What lines of the material below hold the string "furniture"? Copy them out.

- **Data for the task**
[Start of section]

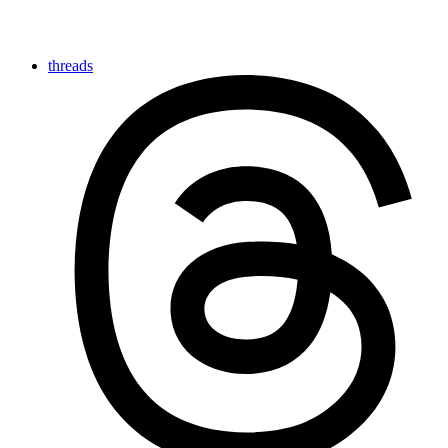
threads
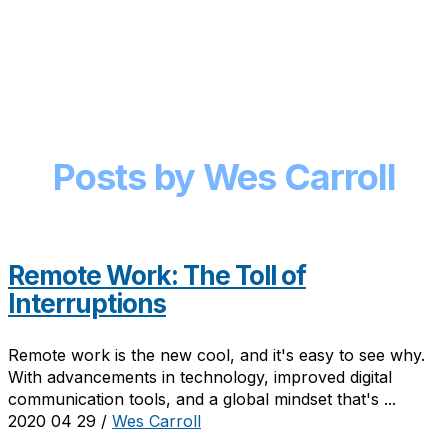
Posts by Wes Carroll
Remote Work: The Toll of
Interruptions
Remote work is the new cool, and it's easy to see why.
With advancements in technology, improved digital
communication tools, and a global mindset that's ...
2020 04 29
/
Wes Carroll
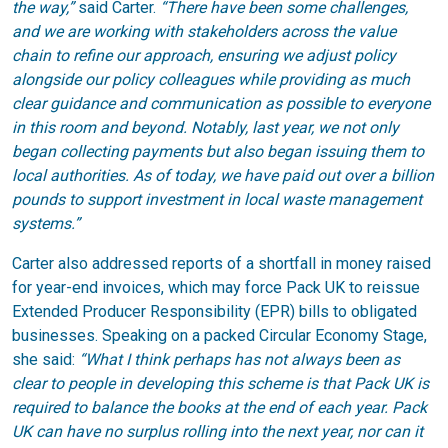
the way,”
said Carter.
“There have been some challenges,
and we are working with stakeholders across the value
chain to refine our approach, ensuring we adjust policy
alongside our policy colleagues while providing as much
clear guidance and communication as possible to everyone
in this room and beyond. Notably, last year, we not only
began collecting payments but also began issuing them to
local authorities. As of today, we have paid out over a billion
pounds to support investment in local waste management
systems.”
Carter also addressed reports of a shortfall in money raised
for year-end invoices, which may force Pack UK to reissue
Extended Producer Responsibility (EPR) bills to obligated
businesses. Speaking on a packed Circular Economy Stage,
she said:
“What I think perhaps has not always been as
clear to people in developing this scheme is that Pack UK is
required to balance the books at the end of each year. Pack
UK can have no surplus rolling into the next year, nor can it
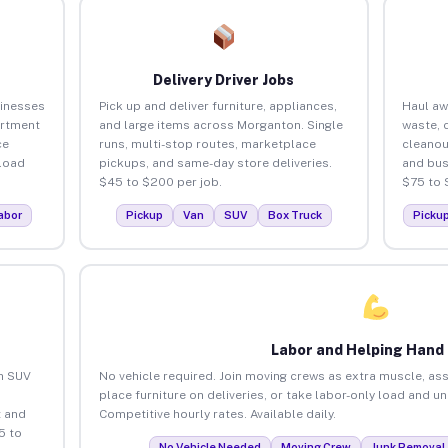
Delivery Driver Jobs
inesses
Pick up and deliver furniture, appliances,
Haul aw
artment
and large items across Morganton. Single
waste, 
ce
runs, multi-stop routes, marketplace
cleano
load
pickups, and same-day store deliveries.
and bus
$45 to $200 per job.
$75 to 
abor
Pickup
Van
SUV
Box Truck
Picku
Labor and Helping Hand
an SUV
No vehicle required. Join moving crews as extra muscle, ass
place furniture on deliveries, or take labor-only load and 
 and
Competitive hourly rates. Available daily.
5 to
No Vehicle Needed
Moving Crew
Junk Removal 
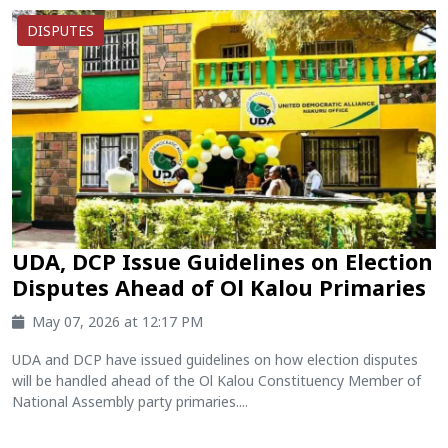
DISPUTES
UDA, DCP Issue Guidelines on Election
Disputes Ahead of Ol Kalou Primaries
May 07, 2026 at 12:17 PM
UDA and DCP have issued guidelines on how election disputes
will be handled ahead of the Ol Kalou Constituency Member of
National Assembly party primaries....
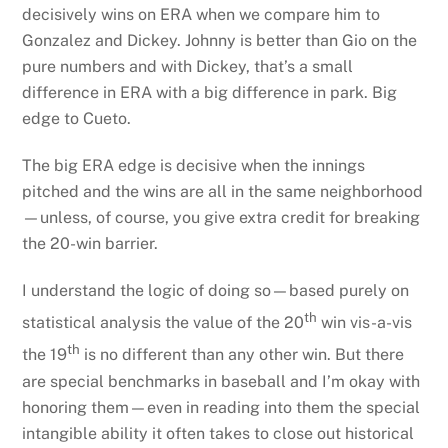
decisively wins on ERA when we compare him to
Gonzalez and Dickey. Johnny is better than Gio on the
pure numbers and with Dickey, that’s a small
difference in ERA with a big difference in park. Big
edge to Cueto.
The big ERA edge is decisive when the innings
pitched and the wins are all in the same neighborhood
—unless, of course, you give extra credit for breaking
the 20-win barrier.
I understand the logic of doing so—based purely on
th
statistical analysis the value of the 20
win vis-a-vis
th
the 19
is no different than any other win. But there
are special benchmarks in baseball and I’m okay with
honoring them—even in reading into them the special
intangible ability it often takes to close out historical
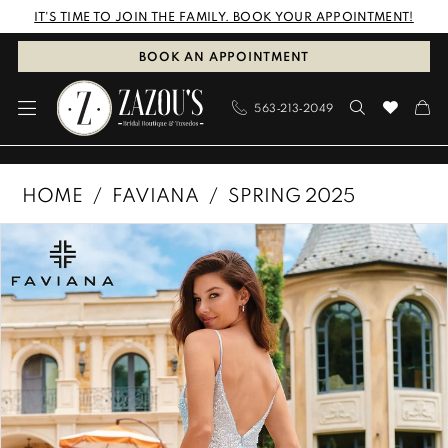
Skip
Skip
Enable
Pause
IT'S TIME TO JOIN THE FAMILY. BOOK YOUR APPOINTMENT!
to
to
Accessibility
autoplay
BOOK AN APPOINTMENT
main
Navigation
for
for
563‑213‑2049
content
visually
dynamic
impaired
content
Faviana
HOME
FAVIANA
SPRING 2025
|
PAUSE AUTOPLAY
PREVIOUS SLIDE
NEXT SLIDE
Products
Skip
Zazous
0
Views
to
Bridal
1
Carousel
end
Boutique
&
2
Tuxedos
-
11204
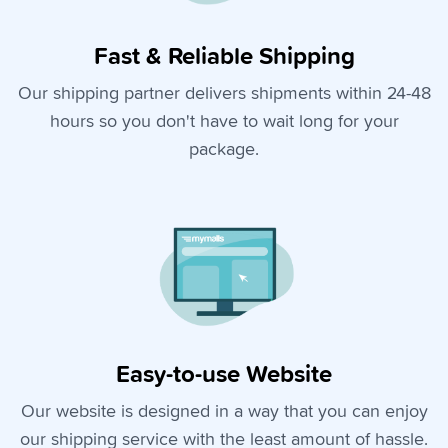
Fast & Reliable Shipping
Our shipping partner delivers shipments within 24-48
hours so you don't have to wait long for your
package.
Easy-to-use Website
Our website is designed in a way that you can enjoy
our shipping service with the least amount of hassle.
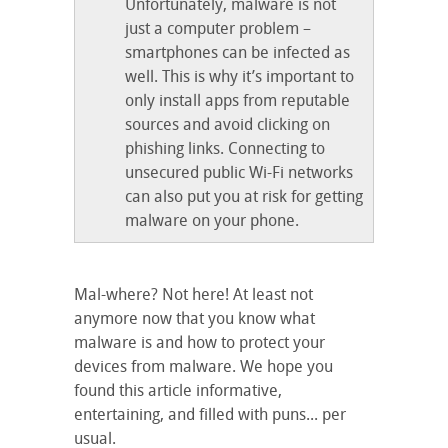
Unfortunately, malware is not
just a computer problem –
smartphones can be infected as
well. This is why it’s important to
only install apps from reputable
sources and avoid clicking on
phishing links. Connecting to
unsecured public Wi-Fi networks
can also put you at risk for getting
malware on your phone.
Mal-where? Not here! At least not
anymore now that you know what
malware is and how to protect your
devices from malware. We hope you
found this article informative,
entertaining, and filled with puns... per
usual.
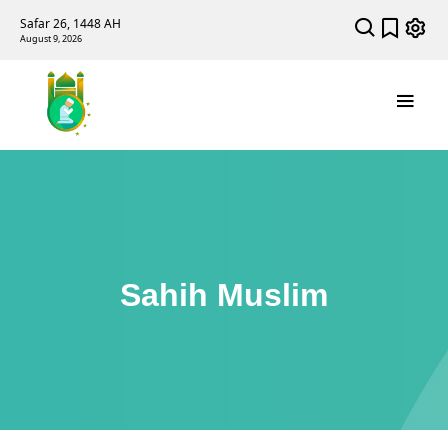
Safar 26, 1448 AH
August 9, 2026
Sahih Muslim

[End of section]
[Start of section]

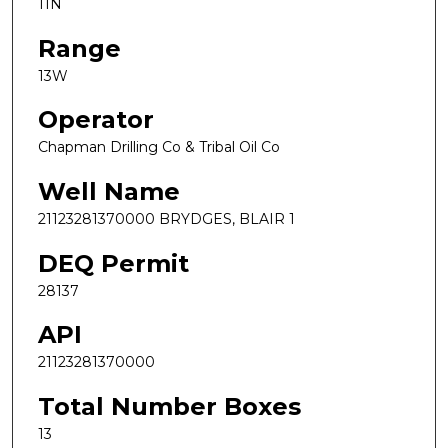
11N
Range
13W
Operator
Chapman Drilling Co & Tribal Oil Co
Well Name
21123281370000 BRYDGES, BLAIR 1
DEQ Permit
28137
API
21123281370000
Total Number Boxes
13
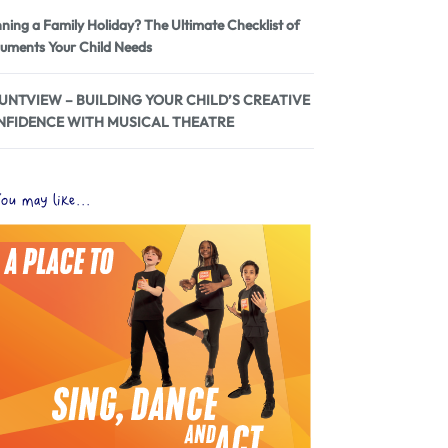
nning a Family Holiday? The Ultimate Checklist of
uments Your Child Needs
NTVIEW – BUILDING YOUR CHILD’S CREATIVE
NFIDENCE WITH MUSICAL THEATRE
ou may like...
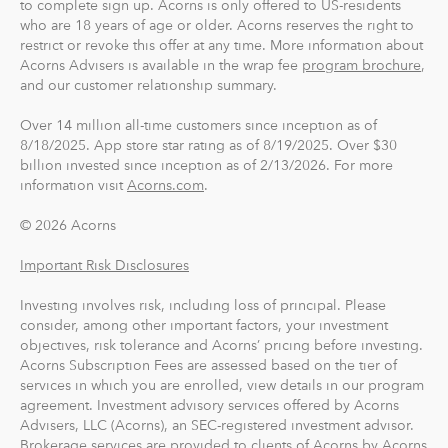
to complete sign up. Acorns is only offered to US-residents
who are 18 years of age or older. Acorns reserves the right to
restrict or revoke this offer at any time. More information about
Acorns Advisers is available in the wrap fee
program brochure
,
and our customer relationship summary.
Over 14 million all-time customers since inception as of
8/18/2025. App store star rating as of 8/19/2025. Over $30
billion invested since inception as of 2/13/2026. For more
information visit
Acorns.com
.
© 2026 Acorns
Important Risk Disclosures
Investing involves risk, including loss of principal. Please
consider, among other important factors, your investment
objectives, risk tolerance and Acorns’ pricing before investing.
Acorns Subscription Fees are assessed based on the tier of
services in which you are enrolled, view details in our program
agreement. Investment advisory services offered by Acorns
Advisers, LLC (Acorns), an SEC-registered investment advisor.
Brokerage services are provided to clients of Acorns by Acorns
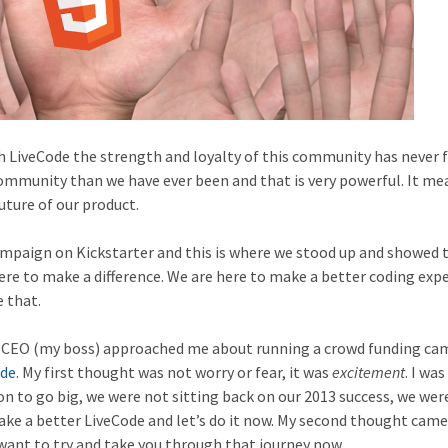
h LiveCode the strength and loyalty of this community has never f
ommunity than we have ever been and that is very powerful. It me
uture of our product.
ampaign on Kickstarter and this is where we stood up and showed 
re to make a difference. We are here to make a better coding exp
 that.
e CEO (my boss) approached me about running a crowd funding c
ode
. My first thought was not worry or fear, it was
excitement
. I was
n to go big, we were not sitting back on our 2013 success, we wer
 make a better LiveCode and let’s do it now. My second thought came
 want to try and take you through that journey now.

[End of section]
[Start of section]

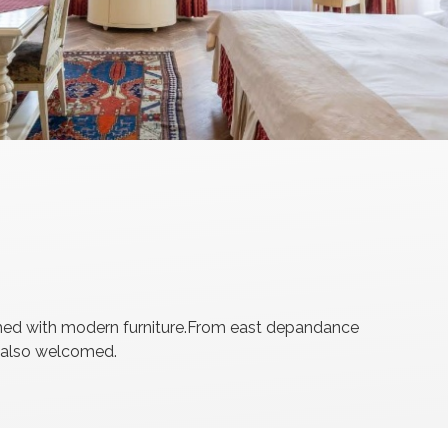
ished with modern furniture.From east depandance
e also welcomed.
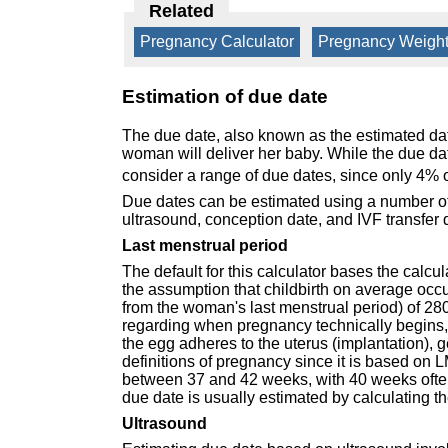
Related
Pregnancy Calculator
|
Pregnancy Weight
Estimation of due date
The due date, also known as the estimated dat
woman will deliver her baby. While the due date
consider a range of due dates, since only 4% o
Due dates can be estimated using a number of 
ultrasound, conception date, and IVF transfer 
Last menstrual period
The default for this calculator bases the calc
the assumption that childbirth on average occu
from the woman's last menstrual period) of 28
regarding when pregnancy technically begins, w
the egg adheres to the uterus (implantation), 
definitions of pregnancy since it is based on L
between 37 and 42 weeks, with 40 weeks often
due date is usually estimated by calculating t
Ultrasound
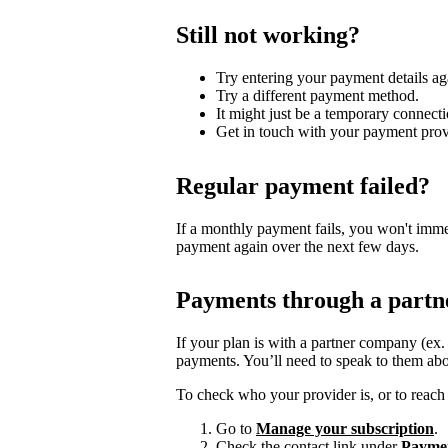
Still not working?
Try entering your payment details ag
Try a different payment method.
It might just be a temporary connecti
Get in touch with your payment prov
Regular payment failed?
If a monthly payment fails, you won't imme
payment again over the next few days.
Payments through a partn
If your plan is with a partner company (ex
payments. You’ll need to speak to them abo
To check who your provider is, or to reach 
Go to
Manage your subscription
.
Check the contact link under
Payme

[End of section]

- **Your solution**
Pick up and deliver furniture, appliances,
place furniture on deliveries, or take labor-only load and 
ished with modern furniture.From east depandance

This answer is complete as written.